Aug 2024
Designing with AI: Speed, Judgment, and Human Taste
A reflection on where AI accelerates design research and generation—and where empathy, aesthetics, and self-reflection still matter.
Over several months, I explored AI through Harari’s Sapiens: A Brief History of Humankind, The Age of AI and Our Future, Professor Hung-Yi Lee’s Introduction to GenAI, NN Group’s Design Taste vs. Technical Skills in the Era of AI, and Tetiana Gulei’s LinkedIn Learning course Using AI in the UX Design Process. These sources led me to reflect on two areas of design work: research and generation.
AI in design research
Expanding a search without adding the same time cost
In competitor analysis, large language models can help broaden an initial search for direct and indirect competitors. For example:
“I am creating a fitness app for professionals aged 24–36 in the Netherlands. Identify ten leading fitness apps in the local market for this audience.”
The output can then be refined for a specific need, such as comparing strengths and weaknesses.
Reconsidering the sequence of research activities
AI can quickly generate many possibilities, which led me to reconsider the order of activities such as personas and interviews. Traditionally, personas are synthesized from interview data, as in my earlier design project. With AI, a team could first generate possible personas, then use stakeholder discussions and user interviews to examine them.
AlphaZero offers a related example: its chess strategies emerged through training rather than direct human instruction. It shows how AI can surface possibilities that established methods may not anticipate.
Drafting and refining interview questions
AI can quickly draft and refine interview questions. Providing structure, context, a role, or examples can help it produce more useful prompts, including icebreakers.
Considerations in research
My main considerations are empathy, data security, accuracy, the time frame of source data, and whether the context is B2B or B2C. I am especially concerned with empathy: sensitive topics and the feelings of interviewees still require human attention.
AI in design generation
Generating storyboard images
I used Adobe Firefly to create two before-and-after images in about 45 minutes. Compared with searching for suitable images or arranging a photo shoot, the process saved time. The details were imperfect—the helmet appears to float above the person’s head—but the images still served their communication purpose.
“A semiconductor company's training center integrating AR into the training process. “


Using the AEIOU framework—Activities, Environments, Interactions, Objects, and Users—to structure the prompt helped me generate images closer to what I needed.
Creating custom avatars and photos
Figma plugins such as Freepik also helped me generate customized avatars and photos for design output.
Objective communication and subjective expression
I find AI most useful for objective images and illustrations, such as scenario diagrams. It is less effective for work grounded in subjective emotion or personal expression. Brand identities, personal logos, calligraphy, and similar work are closely connected to individual experience, observation, imagination, and aesthetics.
At the Hengshan Calligraphy Art Center, I encountered 黃伯思’s 對酒當歌,人生幾何. The work made me wonder whether AI could reproduce Cao Cao’s experience of his era or imagine a contemporary calligrapher replacing the traditional brush with fabric. This piece was created with fabric rather than written with a brush.

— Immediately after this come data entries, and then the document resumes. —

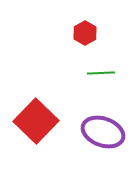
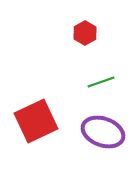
green line: moved 9 px down; rotated 16 degrees counterclockwise
red square: rotated 21 degrees clockwise
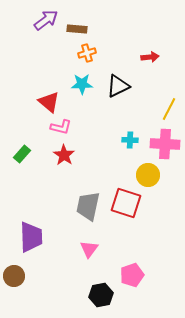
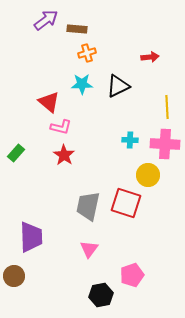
yellow line: moved 2 px left, 2 px up; rotated 30 degrees counterclockwise
green rectangle: moved 6 px left, 1 px up
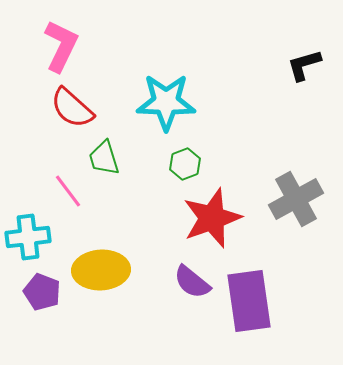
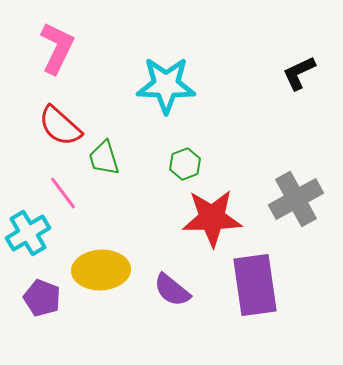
pink L-shape: moved 4 px left, 2 px down
black L-shape: moved 5 px left, 8 px down; rotated 9 degrees counterclockwise
cyan star: moved 17 px up
red semicircle: moved 12 px left, 18 px down
pink line: moved 5 px left, 2 px down
red star: rotated 18 degrees clockwise
cyan cross: moved 4 px up; rotated 24 degrees counterclockwise
purple semicircle: moved 20 px left, 8 px down
purple pentagon: moved 6 px down
purple rectangle: moved 6 px right, 16 px up
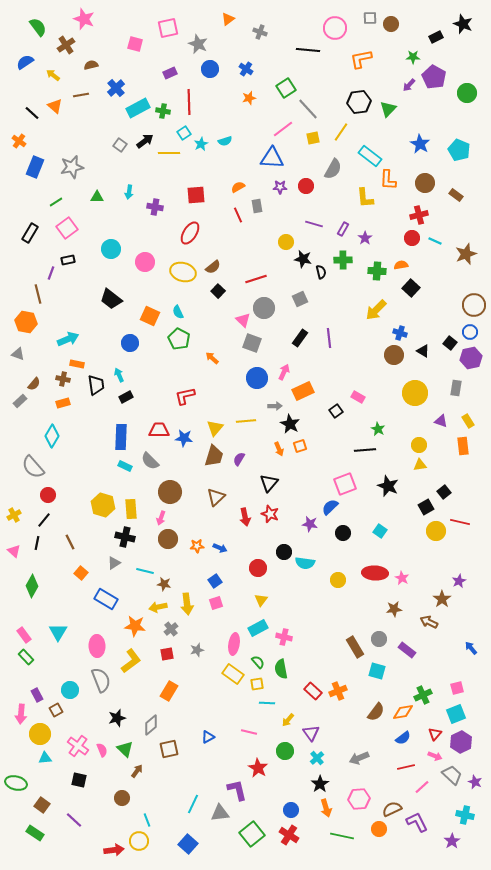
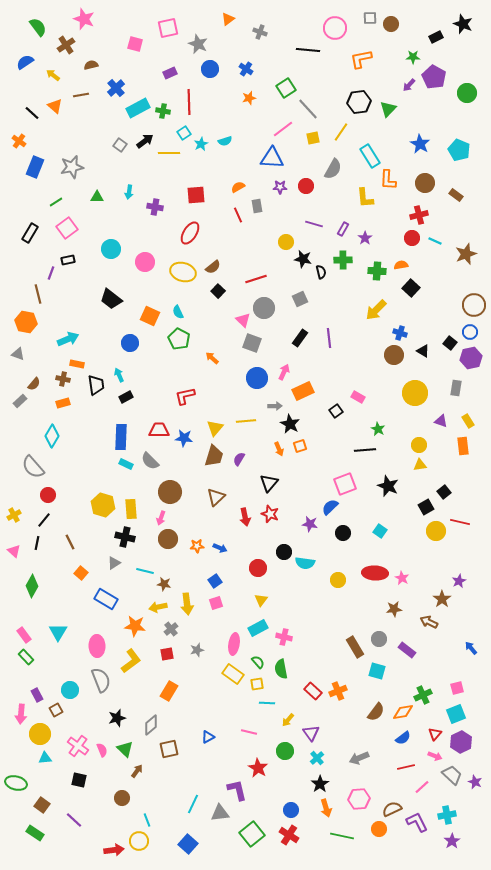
cyan rectangle at (370, 156): rotated 20 degrees clockwise
cyan rectangle at (125, 466): moved 1 px right, 2 px up
cyan cross at (465, 815): moved 18 px left; rotated 24 degrees counterclockwise
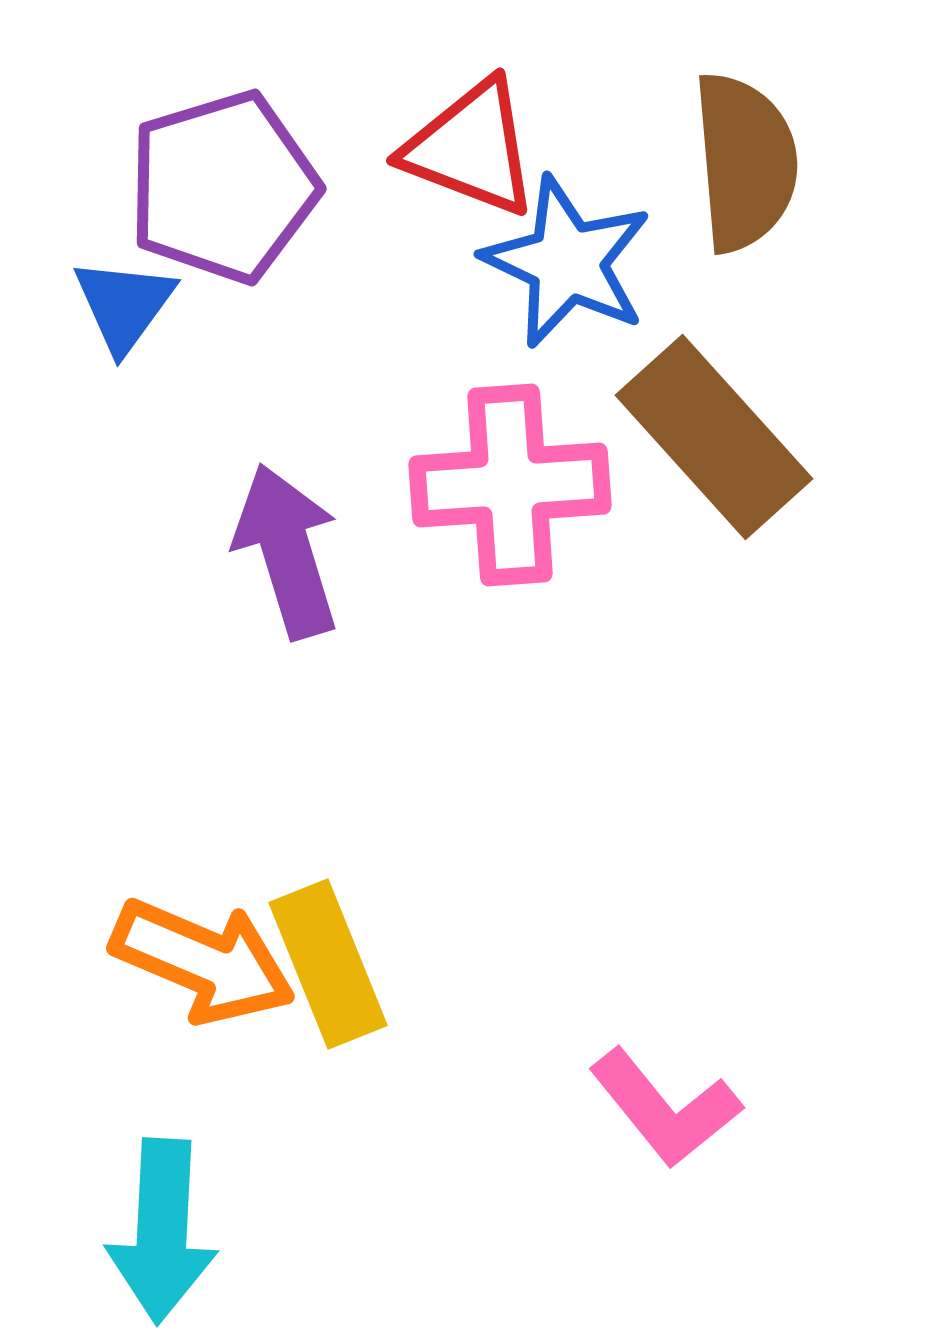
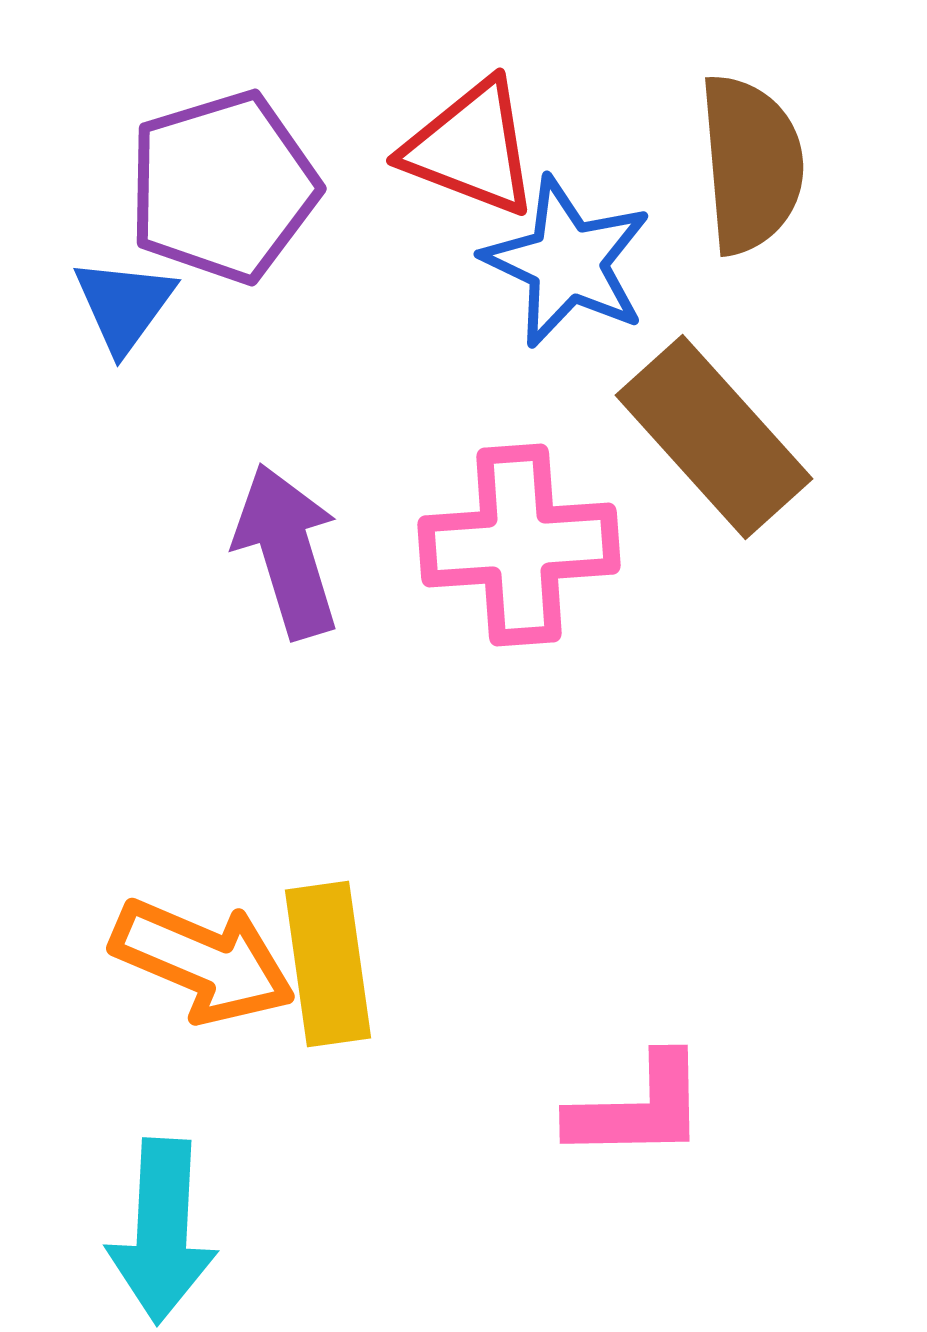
brown semicircle: moved 6 px right, 2 px down
pink cross: moved 9 px right, 60 px down
yellow rectangle: rotated 14 degrees clockwise
pink L-shape: moved 27 px left; rotated 52 degrees counterclockwise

Calligrapher Tong Yang-Tzu’s 知其白守其黑 is another work that resonates with me.

I also continue to find Lindon Leader’s 1994 FedEx logo remarkably clever.

I believe the language-based generation of LLMs still struggles to produce work rooted in this kind of experience and expression.
Reflection
AI can accelerate time-consuming work such as searching for information, organizing material, and generating visual possibilities. At the same time, I believe empathy, aesthetics, and self-reflection remain important parts of a designer’s value, and each requires long-term cultivation.
Naval Ravikant has suggested refreshing our skills every nine months. As AI accelerates the work around us, I want to keep developing both my technical tools and my human abilities.
From a historical standpoint, I view the AI revolution with optimism. Revolutions have always centered around information and energy. The Agricultural Revolution enabled the accumulation of information through settlement. The Industrial Revolution harnessed fossil fuels for energy conversion. The Technology Revolution, driven by computers and the internet, facilitated boundless information transmission. As for the AI Revolution? Turing designed the first computer in 1943, and AI was measured by its ability to mimic human intelligence. However, with advancements in algorithms and computational power, AI now surpasses human rationality, challenging how we create and process information.
I also recommend Professor Hung-Yi Lee’s course for an accessible and humorous introduction to AI. As a non-technical learner, I found the first five lectures especially enjoyable.